Bloody April 1917: The birth of modern air power

· Air Campaign Book 33 · Bloomsbury Publishing
Ebook
96
Pages

About this ebook

Researched from original-language primary sources, this is a uniquely well-informed and multi-faceted history of the World War I air campaign of Bloody April.

Researched from original German-, French-, and English-language sources, and written by an authority on both air and ground military operations, author, Dr James S Corum examines how Bloody April caused Allied forces to reassess their approach to the use of airpower. Considering well-known problems such as technology and training doctrine, but also how the artillery-aircraft combination ideally had to work in late-WW I ground offensives, Dr Corum analyses what each side got wrong and why. He describes little-known parts of the April campaigns, such as both sides' use of strategic bombing with heavy aircraft, and considers the German use of advanced high-altitude reconnaissance aircraft with oxygen and heated suits while detailing the exploits of the infamous 'Red Baron', Manfred von Richthofen.

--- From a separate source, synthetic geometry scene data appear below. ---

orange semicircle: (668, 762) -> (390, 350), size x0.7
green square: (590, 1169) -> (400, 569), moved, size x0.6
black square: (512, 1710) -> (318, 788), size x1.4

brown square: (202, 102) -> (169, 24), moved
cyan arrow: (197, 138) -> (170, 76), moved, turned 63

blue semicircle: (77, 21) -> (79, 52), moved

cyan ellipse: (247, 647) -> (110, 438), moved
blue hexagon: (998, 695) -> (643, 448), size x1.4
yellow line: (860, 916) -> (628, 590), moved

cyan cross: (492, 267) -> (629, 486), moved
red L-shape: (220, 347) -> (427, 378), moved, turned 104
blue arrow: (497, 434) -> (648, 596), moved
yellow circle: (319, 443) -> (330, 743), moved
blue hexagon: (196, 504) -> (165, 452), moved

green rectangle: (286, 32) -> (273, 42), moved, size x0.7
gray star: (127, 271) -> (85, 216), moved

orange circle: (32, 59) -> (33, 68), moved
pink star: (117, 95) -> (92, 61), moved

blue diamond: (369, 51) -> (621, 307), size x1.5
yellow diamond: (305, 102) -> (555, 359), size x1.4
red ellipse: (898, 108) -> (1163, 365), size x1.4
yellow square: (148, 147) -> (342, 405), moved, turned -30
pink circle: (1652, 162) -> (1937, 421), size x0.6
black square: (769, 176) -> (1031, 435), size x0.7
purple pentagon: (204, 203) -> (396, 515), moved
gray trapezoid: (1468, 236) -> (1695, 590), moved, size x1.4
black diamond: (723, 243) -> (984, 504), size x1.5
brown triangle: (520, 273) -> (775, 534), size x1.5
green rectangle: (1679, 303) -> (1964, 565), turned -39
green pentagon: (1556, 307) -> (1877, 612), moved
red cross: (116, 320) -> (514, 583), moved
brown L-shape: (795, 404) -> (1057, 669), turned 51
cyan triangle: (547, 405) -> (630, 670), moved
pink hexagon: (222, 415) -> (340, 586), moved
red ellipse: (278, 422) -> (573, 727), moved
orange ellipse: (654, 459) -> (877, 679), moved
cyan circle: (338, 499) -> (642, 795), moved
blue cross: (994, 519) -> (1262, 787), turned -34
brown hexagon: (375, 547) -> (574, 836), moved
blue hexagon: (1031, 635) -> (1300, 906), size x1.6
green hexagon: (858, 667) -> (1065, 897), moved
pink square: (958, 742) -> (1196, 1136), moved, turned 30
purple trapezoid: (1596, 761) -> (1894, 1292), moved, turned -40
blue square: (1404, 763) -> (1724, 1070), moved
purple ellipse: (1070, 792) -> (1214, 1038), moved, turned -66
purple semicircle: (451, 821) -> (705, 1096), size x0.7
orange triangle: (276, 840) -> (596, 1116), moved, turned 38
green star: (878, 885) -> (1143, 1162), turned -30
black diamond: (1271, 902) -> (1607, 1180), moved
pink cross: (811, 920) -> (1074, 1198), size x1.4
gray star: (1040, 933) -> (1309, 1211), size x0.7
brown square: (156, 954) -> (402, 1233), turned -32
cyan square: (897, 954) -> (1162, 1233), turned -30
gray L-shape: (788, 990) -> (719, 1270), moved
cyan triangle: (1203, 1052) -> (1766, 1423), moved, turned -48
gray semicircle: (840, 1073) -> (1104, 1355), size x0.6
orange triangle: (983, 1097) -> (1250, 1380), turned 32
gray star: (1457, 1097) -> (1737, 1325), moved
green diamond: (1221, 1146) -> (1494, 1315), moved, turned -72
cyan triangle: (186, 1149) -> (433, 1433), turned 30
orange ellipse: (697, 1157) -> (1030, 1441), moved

Lessons from Bloody April not only served to improve the coordination of Allied artillery and aircraft but subsequently aircraft played a much larger role in supporting ground troops in attack mode.

Bloody April paved the way for the airpower revolution that, by 1918, would make the Allies masters of the sky on the Western Front.

About the author

Dr James Corum is a retired US Army Reserve lieutenant colonel. He taught military history at Salford University, UK, from 2014 to 2019, and was Dean of the Baltic Defence College from 2009 to 2014. He served as a professor at the US Air Force School of Advanced Air and Space Power Studies and was an associate professor at the US Army Command and General Staff College. Dr Corum is the author of several books on military history, including The Luftwaffe: Creating the Operational Air War, 1918–1940 (1997) and Field Marshal Wolfram von Richthofen, Master of the German Air War (2008).